Ich sage Gisela, eigentlich wäre ich in München gerne dabei. Sie sagt sofort, ich solle es tun. Sie wäre auch gerne dabei, traue sich aber nicht zu, das physisch durchzuhalten. Womit sie wohl Recht hat. Ich breche schnell auf und will in Marktoberdorf in den Zug steigen - der ist gerade weg und der nächste in einer Stunde. Weiter nach Kaufbeuren, da geht einer halbelf. Da steigen einige ein mit sichtlich gleichem Ziel. Ich habe sehr gute Unterhaltung bis München.
Um zwölf bin ich am Hauptbahnhof, noch ist es sonnig, ich schlendere durch die Innenstadt und gönne mir eine Brezel und einen Leberkäs. An einigen Stellen wird großräumig neu gebaut.
Ich hab ja so viel Zeit, da möchte ich noch auf den Alten Peter steigen. Die engen Treppen des Kirchturms sind beinahe überfüllt.
Gerne bin ich hier oben, es ist der schönste Blick auf München. Die Frauentürme sind zwar 35 m höher, aber dort oben ist man nicht im Freien.
Um eins nähere ich mich dem Odeonsplatz, wo es um zwei losgehen soll. Von allen Seiten strömen die Menschen.
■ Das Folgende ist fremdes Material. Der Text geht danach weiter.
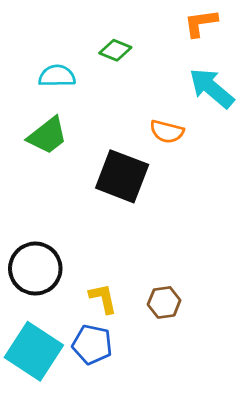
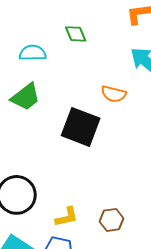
green diamond: (115, 50) -> (76, 34), turned 45
yellow L-shape: (103, 298) -> (67, 217), turned 90

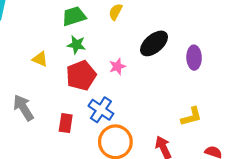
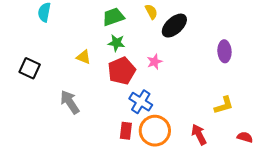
yellow semicircle: (116, 12) -> (151, 12), turned 126
black ellipse: (154, 43) -> (174, 26), moved
red rectangle: (66, 123) -> (126, 131), moved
Es sind Menschen aller Altersgruppen und Schichten. Viel mehr als vor 30 Jahren in Brokdorf und Berlin, wo ich auch dabei war. Mir kommen immer wieder die Tränen. Als der Kabarettist Urban Priol auftritt, sind es Tränen des Lachens. Der zeitweise strömende Regen schreckt hier niemanden.
Drei Stunden später bestimmen die abströmenden Demonstranten das Bild der Fußgängerzonen.
Im Bahnhof sehe ich an einem Bäckerstand 3 Krapfen für 1,80 €, ich frage, was denn einer kostet. Ein Mann zeigt auf mein Fähnchen und sagt: Für Sie 4,50 €. Die zwei Damen hinter der Theke lachen sich tot. Ich lasse sie stehen und bekomme 100 m weiter den Krapfen für 50 Ct.